*** Data ***

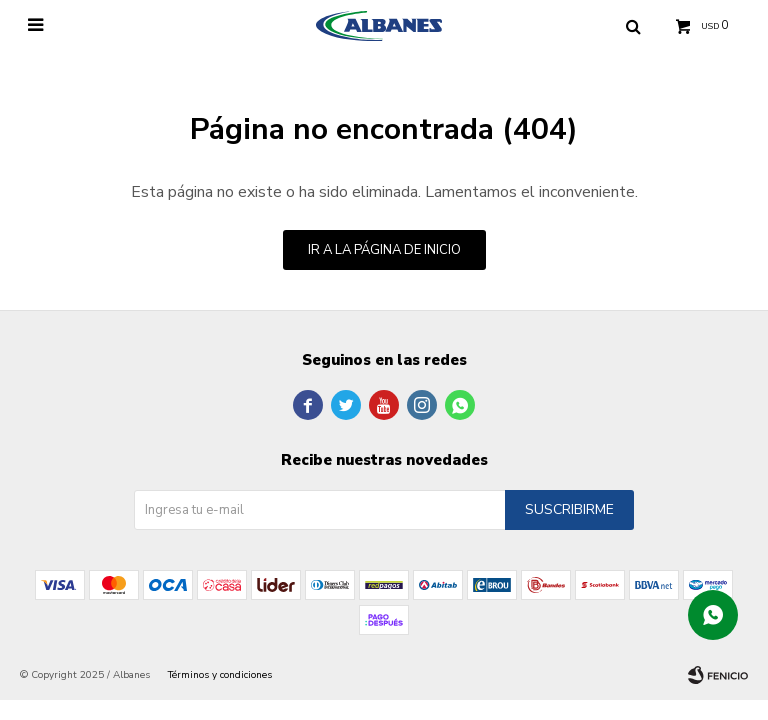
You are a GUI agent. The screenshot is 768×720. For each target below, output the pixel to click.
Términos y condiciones (220, 675)
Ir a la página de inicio (384, 250)
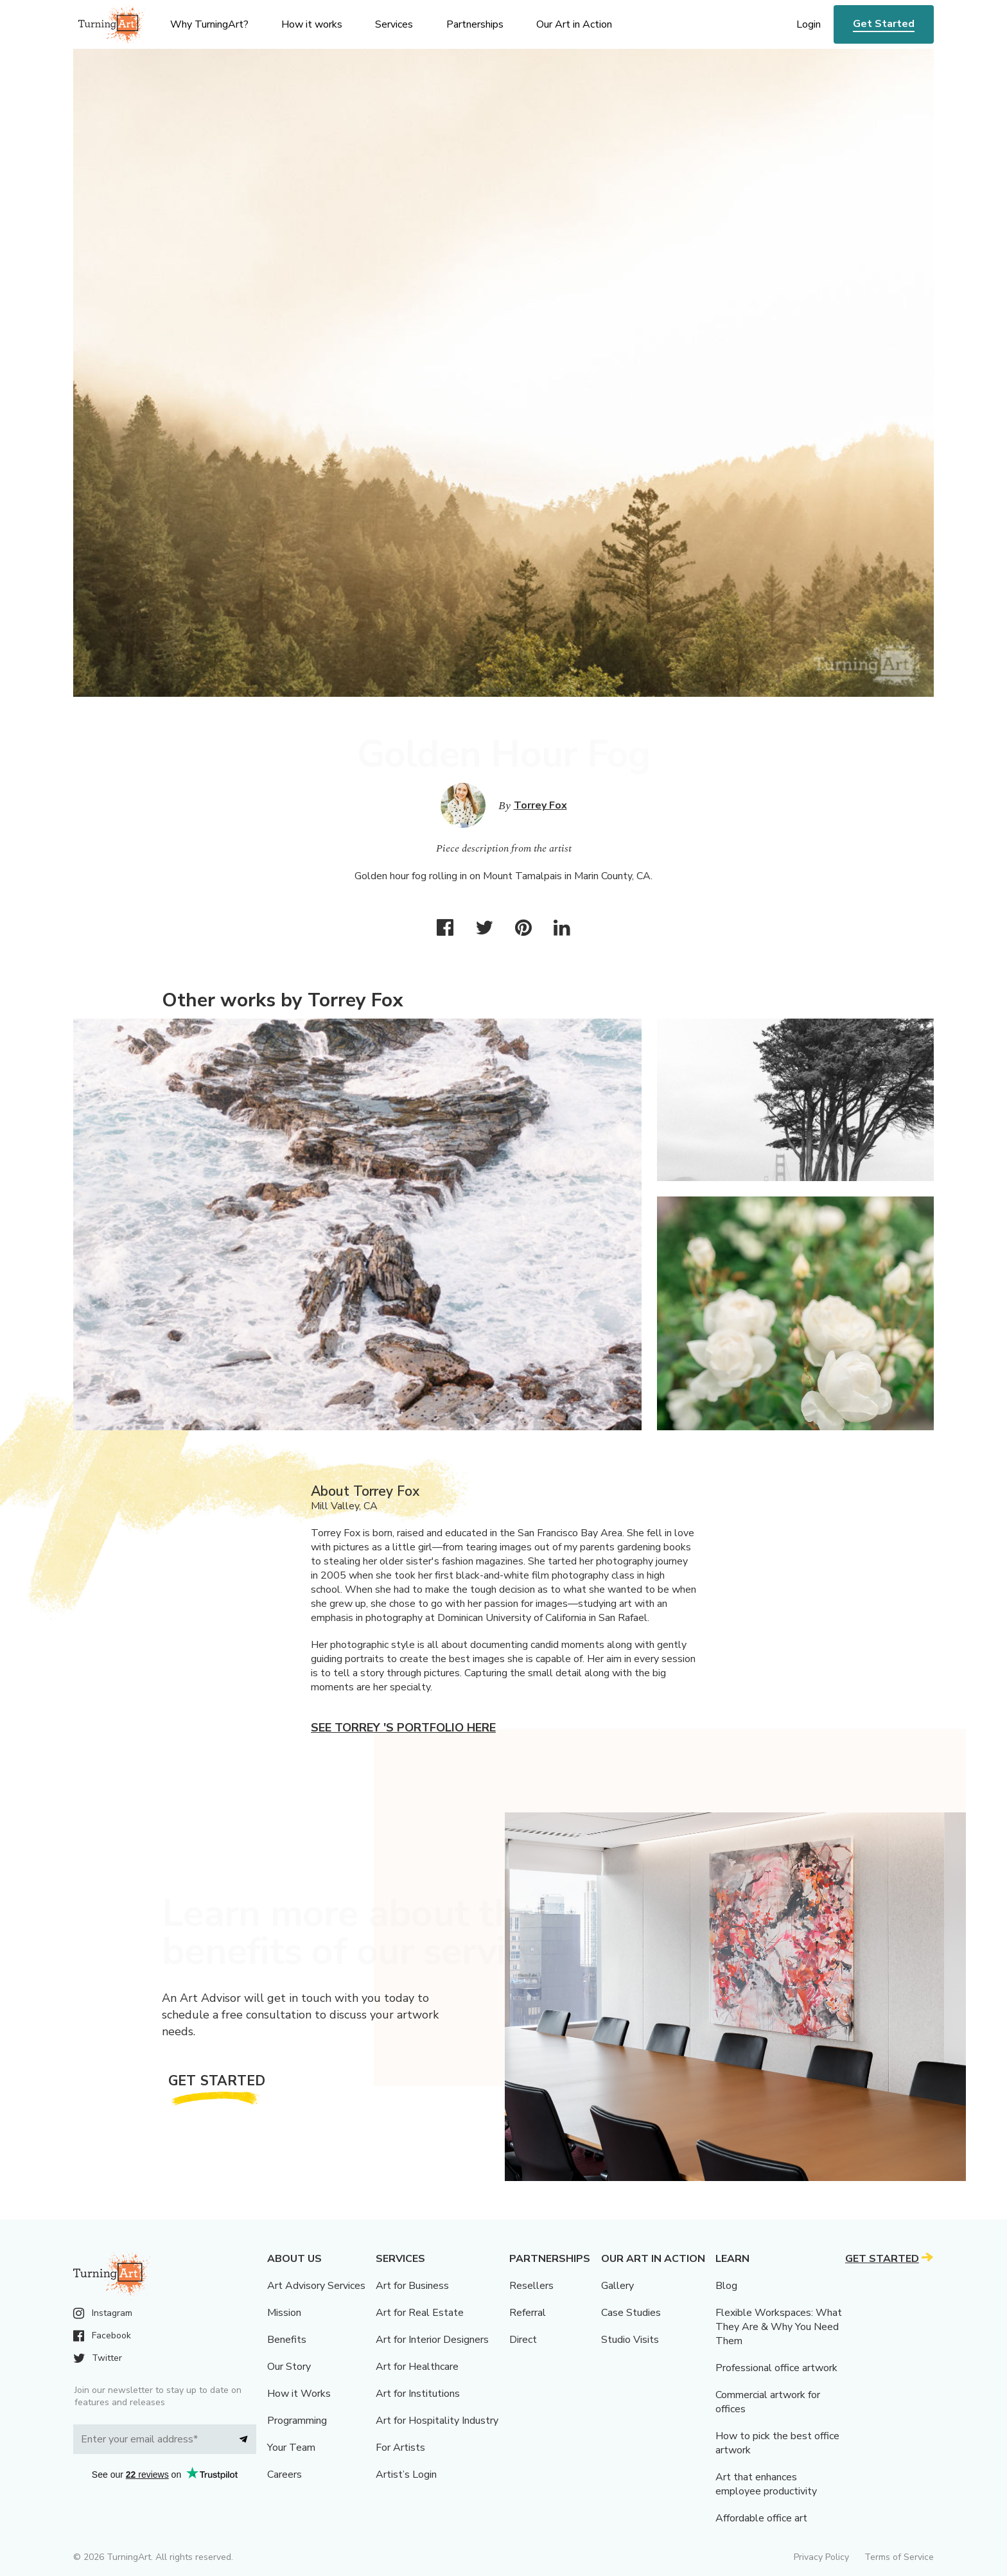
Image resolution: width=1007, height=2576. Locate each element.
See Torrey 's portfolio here (403, 1727)
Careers (284, 2474)
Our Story (289, 2367)
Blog (726, 2286)
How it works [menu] (311, 24)
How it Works (299, 2394)
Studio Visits (630, 2340)
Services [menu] (394, 24)
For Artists (400, 2447)
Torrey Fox (540, 805)
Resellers (531, 2286)
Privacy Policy (821, 2557)
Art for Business (412, 2286)
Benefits (286, 2340)
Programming (297, 2421)
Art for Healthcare (417, 2367)
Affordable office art (761, 2518)
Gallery (617, 2286)
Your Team (291, 2447)
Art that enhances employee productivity (766, 2484)
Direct (523, 2340)
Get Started (884, 24)
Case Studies (631, 2313)
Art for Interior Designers (432, 2340)
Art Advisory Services (316, 2286)
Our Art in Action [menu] (574, 24)
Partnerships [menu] (475, 24)
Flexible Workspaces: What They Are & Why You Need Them (778, 2327)
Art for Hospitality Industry (437, 2421)
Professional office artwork (776, 2368)
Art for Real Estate (420, 2313)
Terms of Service (899, 2557)
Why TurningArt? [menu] (209, 24)
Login (808, 24)
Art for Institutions (418, 2394)
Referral (527, 2313)
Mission (284, 2313)
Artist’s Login (406, 2474)
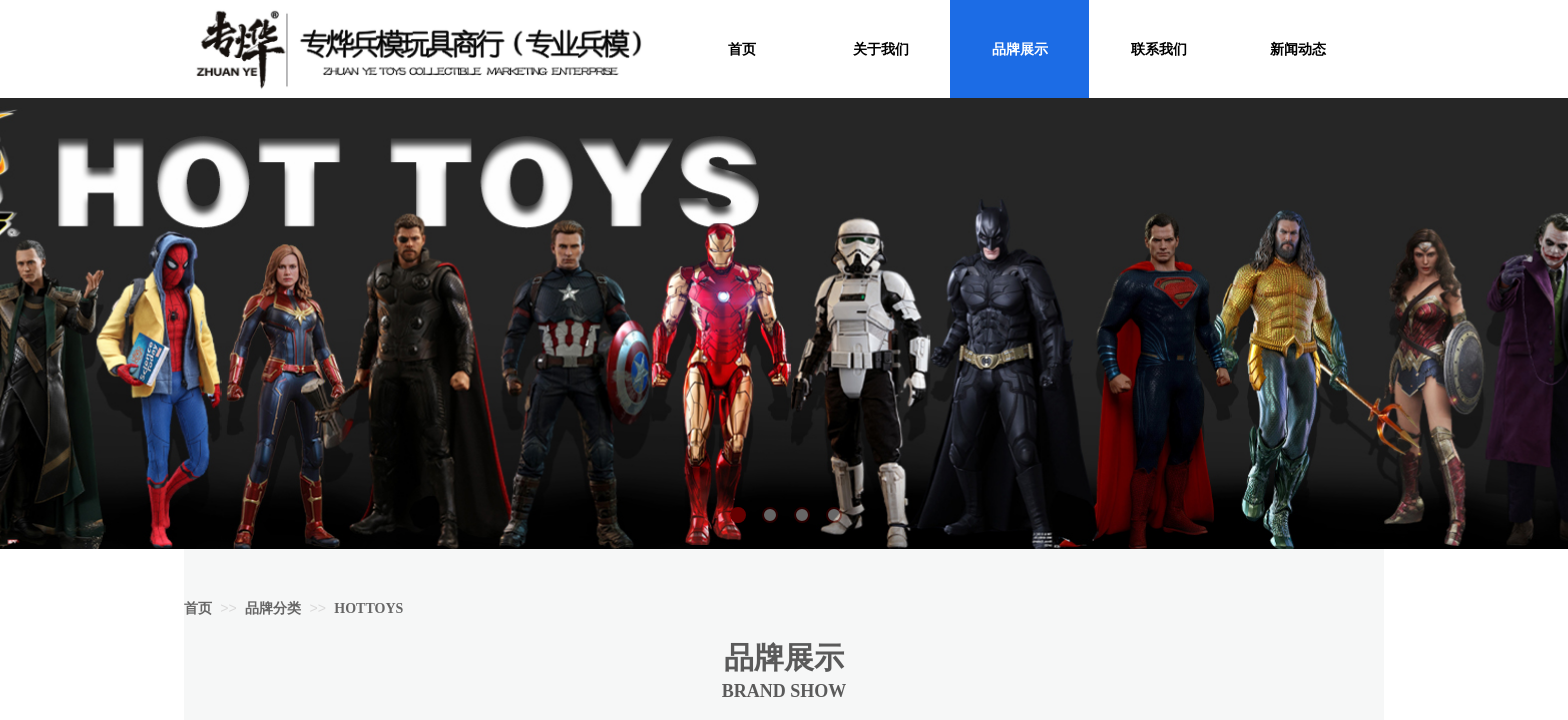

*** End of Data ***

Find every line in the records that holds the word "Services", then state the count alone.

2